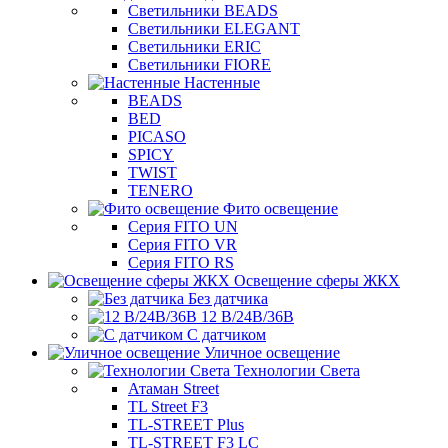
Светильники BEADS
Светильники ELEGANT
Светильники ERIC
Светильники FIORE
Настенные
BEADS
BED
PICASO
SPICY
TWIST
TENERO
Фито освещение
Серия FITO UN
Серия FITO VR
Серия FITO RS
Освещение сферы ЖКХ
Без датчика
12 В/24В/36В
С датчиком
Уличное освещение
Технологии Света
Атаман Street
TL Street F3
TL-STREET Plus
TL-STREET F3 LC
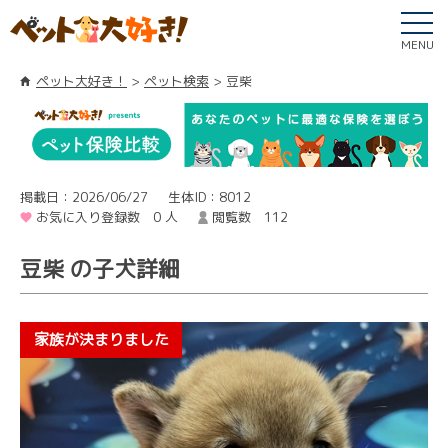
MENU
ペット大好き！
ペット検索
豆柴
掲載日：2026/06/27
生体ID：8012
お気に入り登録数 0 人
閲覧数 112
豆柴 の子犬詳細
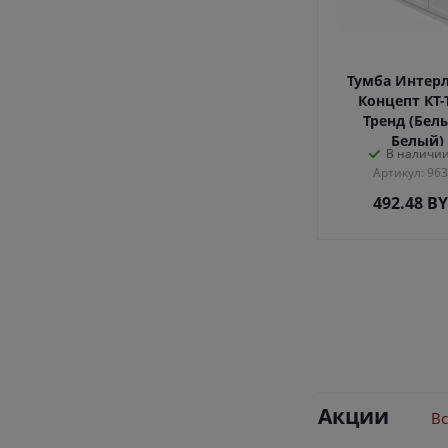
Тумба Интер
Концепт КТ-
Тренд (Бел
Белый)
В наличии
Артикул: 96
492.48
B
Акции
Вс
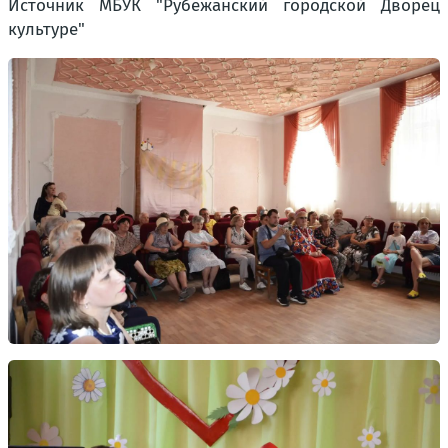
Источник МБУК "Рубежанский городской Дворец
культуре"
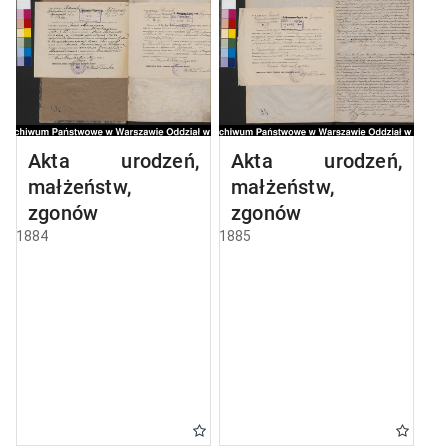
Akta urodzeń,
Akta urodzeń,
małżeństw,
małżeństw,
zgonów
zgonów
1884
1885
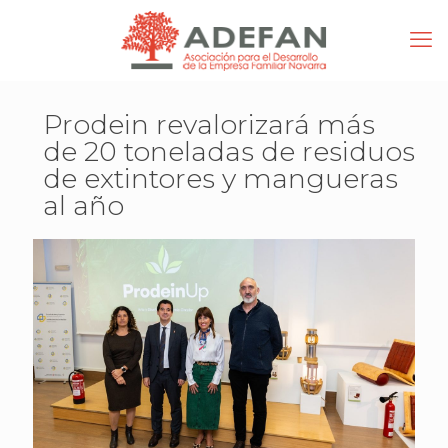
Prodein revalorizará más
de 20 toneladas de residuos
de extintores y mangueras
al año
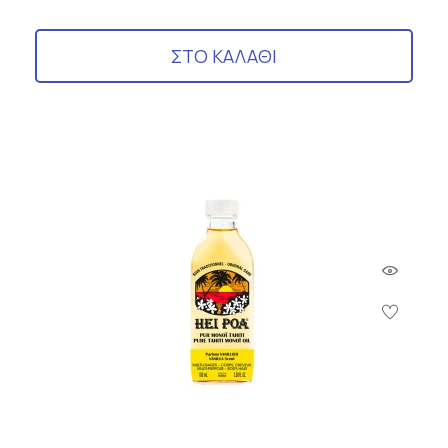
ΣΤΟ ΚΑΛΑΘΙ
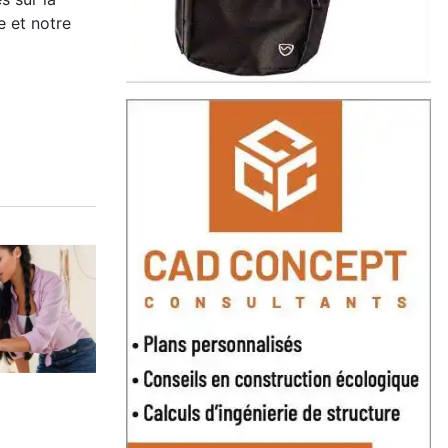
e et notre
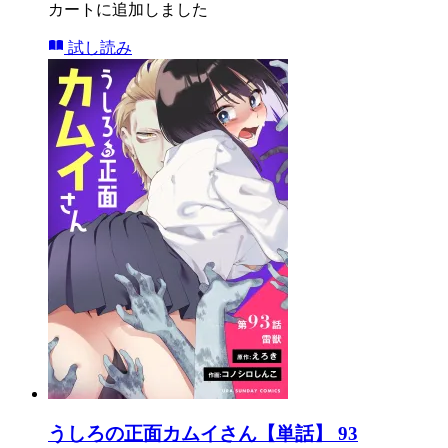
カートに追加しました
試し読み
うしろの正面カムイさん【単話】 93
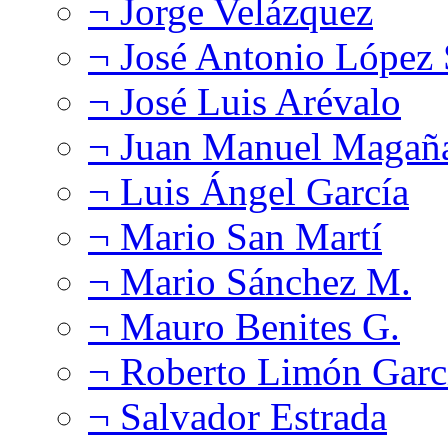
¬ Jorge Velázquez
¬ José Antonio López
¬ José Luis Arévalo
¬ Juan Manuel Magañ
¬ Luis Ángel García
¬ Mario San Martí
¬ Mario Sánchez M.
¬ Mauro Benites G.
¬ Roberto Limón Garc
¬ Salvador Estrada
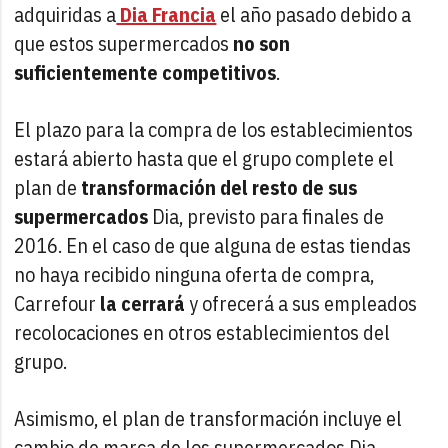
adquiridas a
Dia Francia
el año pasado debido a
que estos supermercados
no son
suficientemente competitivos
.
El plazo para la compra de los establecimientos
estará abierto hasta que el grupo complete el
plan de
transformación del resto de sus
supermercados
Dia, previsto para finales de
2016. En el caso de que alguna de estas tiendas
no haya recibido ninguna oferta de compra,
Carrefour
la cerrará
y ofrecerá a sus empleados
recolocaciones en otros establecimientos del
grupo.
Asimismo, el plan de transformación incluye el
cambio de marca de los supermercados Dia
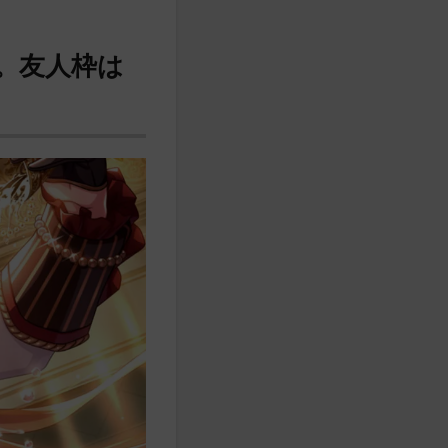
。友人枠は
━━━━━━━━
== Action item ==
Across the whole listing, tally the lines that include the string "establecimientos". Reply with the number only.

== Written solution ==
2